**Action item**
Only lines with the string "університет" should be returned from the data below.

**Supplied data**
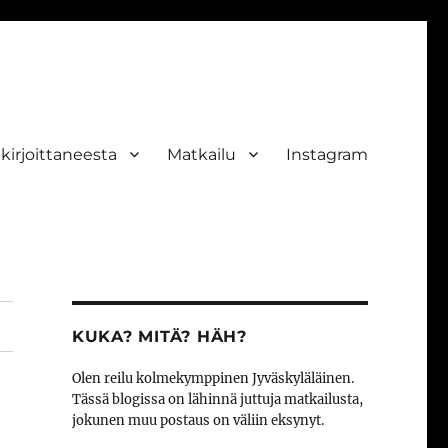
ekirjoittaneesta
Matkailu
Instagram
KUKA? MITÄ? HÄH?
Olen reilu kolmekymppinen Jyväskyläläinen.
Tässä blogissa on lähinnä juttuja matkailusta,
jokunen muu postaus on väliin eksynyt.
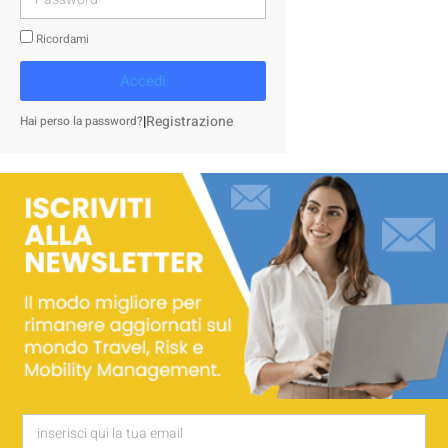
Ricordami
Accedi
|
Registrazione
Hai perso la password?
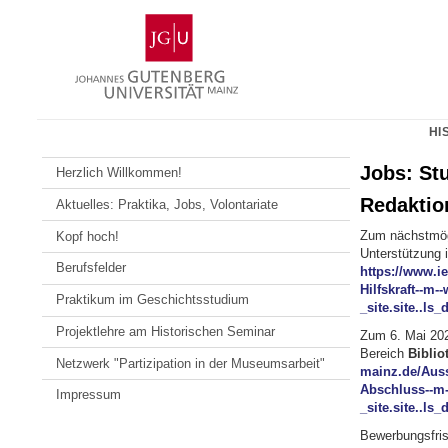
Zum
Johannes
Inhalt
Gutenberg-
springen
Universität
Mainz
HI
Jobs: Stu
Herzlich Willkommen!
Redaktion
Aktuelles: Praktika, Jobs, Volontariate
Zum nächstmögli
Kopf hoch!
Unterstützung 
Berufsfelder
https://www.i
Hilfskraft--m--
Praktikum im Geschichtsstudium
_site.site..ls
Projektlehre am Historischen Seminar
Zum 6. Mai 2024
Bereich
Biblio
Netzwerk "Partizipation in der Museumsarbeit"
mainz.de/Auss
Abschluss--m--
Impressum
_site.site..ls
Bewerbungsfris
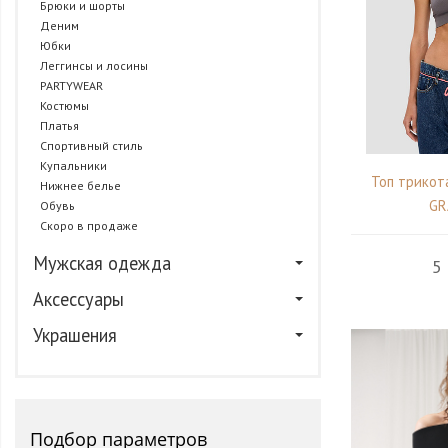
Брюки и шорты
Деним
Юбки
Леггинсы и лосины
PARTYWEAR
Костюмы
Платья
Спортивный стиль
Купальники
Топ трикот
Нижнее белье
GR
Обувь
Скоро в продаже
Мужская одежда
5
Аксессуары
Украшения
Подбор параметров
--
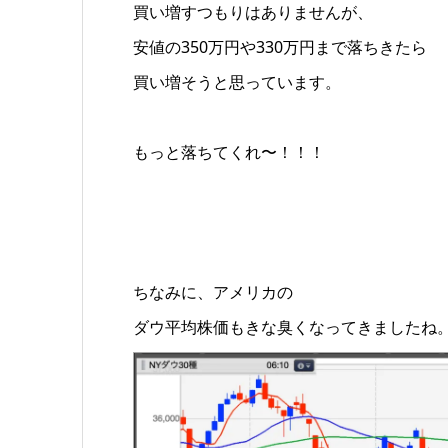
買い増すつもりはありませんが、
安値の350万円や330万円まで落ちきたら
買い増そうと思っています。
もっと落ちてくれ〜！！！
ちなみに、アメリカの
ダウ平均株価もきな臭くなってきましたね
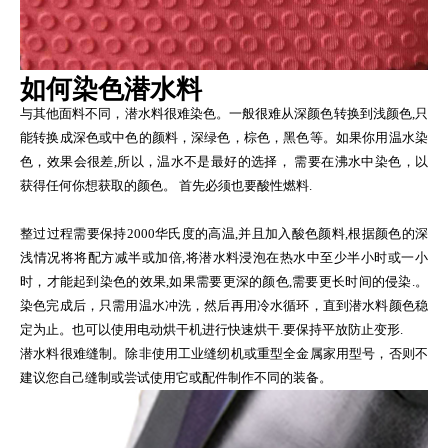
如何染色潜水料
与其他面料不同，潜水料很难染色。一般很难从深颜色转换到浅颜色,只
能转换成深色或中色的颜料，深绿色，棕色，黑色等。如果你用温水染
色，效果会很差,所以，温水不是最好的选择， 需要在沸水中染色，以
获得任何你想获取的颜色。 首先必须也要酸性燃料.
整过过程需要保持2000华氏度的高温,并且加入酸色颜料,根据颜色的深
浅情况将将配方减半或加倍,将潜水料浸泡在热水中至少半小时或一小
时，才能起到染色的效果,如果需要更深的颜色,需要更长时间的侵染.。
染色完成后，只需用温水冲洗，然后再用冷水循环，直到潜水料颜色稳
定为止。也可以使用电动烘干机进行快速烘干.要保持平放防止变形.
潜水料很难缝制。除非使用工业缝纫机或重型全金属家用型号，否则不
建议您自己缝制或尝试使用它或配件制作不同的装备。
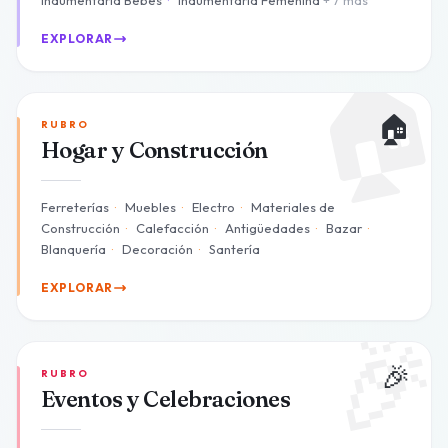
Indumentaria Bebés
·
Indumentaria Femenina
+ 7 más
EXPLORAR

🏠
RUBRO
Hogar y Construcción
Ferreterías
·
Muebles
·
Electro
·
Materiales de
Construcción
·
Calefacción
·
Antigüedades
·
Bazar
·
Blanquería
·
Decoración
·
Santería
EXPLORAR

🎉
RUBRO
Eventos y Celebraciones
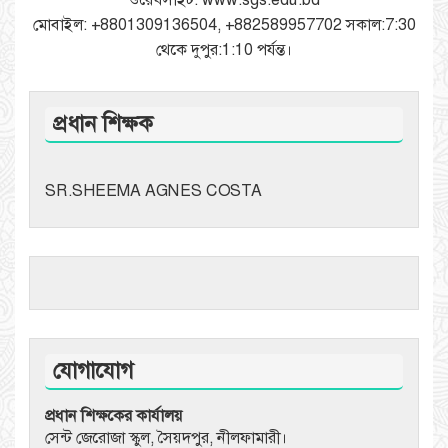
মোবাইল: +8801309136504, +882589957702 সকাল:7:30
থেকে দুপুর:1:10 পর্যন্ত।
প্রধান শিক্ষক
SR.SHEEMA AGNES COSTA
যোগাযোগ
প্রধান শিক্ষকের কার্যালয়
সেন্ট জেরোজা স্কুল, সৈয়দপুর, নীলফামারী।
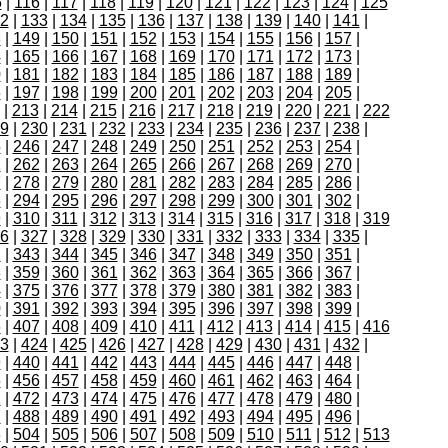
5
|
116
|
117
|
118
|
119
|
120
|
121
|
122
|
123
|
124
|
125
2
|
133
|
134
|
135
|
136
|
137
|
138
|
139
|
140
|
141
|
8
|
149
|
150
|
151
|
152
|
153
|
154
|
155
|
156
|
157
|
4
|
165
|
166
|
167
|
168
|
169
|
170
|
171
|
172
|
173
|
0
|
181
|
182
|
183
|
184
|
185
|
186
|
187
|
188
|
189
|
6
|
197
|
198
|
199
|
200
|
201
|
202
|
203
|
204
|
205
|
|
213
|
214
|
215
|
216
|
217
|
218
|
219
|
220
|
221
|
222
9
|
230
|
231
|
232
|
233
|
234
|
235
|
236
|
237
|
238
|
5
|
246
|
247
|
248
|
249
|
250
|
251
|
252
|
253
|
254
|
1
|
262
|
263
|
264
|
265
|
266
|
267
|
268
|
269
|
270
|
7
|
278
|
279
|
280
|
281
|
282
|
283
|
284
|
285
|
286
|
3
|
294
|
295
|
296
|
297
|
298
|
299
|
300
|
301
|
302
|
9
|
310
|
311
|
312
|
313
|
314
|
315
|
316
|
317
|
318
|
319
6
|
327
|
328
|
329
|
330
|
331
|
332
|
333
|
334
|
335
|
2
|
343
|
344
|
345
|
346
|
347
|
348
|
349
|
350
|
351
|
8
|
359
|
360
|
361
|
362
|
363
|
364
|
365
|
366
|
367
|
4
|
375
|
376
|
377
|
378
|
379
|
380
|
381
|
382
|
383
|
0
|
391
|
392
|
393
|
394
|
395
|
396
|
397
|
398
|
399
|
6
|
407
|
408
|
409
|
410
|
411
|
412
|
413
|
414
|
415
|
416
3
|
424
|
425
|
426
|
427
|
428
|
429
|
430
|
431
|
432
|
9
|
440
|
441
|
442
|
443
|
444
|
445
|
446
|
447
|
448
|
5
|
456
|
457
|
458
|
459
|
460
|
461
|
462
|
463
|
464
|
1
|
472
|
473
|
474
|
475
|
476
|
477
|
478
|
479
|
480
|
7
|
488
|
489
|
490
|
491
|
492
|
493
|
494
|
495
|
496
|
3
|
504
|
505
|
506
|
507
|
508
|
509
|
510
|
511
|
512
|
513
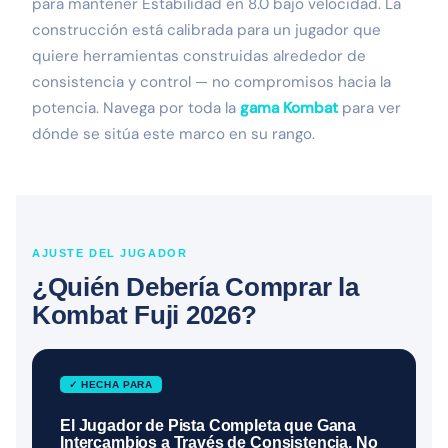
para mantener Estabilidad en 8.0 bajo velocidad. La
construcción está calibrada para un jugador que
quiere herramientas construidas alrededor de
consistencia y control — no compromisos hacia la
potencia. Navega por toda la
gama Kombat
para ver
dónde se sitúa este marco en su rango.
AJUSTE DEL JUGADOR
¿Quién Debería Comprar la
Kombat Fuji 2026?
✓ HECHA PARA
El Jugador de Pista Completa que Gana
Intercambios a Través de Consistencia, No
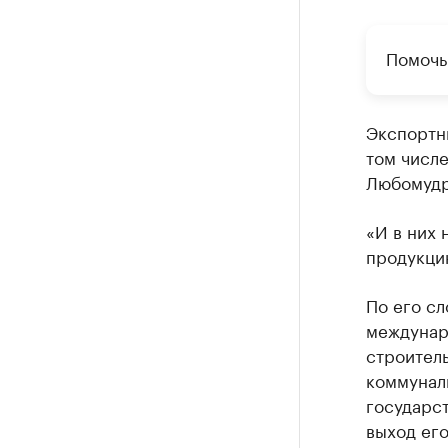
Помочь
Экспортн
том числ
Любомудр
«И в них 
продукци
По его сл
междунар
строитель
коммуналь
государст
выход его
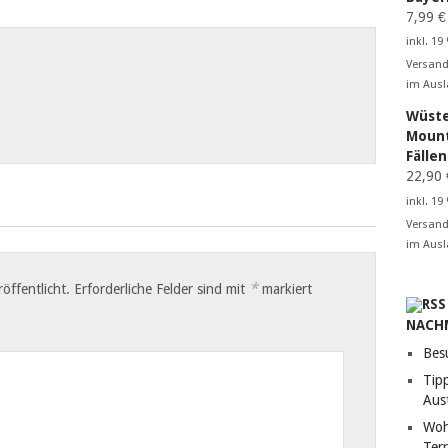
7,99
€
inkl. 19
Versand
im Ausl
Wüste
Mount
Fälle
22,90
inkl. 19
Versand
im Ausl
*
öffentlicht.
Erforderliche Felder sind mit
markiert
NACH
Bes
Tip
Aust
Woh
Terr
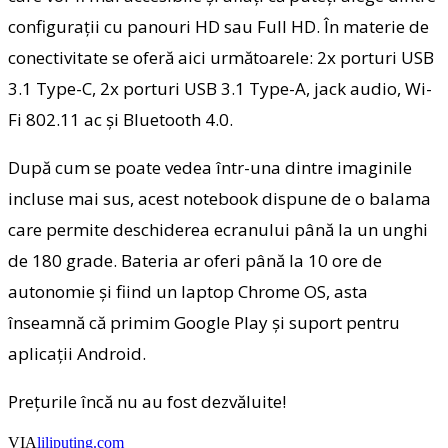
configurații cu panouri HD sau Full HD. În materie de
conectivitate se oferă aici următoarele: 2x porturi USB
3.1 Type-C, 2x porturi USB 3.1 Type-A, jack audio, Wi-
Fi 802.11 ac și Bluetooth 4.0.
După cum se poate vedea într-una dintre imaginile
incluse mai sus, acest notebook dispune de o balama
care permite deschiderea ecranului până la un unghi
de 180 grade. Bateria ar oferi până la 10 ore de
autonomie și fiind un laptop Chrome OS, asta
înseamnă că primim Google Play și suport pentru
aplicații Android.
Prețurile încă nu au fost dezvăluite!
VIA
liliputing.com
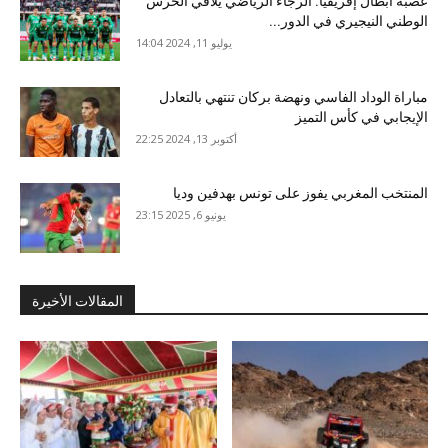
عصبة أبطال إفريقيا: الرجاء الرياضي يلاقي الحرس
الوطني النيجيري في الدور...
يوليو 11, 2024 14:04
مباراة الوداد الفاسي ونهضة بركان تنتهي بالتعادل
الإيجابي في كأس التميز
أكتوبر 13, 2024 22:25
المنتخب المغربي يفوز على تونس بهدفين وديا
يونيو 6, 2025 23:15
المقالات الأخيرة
* * *
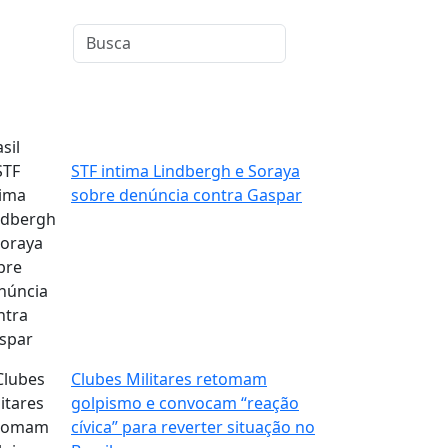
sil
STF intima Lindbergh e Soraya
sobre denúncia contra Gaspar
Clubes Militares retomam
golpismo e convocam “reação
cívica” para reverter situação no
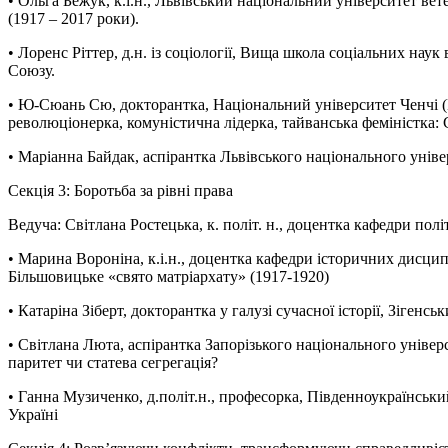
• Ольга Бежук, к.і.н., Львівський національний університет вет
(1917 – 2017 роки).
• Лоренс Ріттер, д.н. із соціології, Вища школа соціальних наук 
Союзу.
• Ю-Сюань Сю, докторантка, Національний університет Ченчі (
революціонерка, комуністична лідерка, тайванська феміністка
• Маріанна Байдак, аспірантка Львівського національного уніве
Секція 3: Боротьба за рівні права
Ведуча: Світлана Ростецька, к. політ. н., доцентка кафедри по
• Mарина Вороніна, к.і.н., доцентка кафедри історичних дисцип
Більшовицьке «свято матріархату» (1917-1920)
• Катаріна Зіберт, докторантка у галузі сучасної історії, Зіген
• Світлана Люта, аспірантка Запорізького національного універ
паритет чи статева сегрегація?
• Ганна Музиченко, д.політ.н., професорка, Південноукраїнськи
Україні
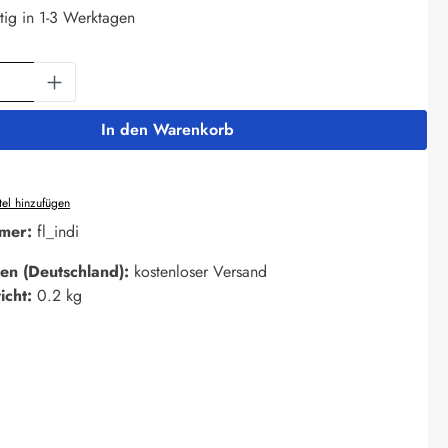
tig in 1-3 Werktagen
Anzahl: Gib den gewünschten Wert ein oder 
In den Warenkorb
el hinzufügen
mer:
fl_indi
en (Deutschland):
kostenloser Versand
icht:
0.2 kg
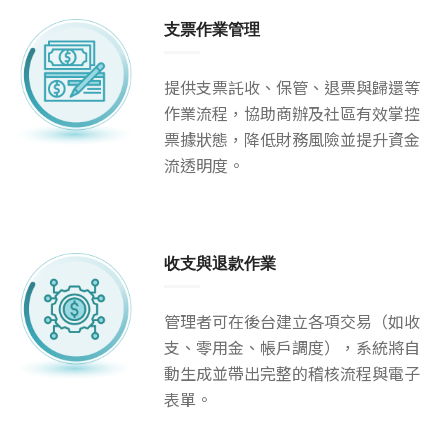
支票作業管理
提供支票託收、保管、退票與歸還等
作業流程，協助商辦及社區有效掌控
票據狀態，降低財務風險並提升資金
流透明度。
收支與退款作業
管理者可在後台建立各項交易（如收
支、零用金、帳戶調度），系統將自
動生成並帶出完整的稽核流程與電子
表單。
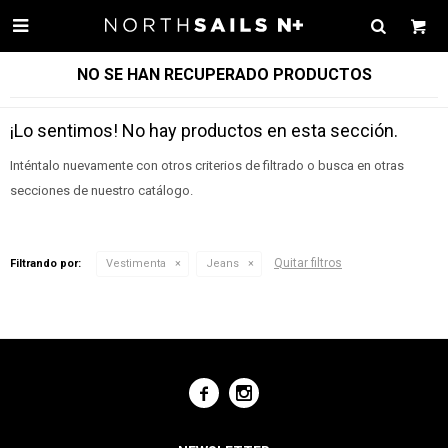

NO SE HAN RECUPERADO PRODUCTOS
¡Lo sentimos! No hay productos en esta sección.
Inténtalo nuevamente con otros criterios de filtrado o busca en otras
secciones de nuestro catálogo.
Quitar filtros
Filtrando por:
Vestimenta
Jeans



**Completed exercise**
• Ольга Бежук, к.і.н., Львівський національний університет вет
• Ю-Сюань Сю, докторантка, Національний університет Ченчі (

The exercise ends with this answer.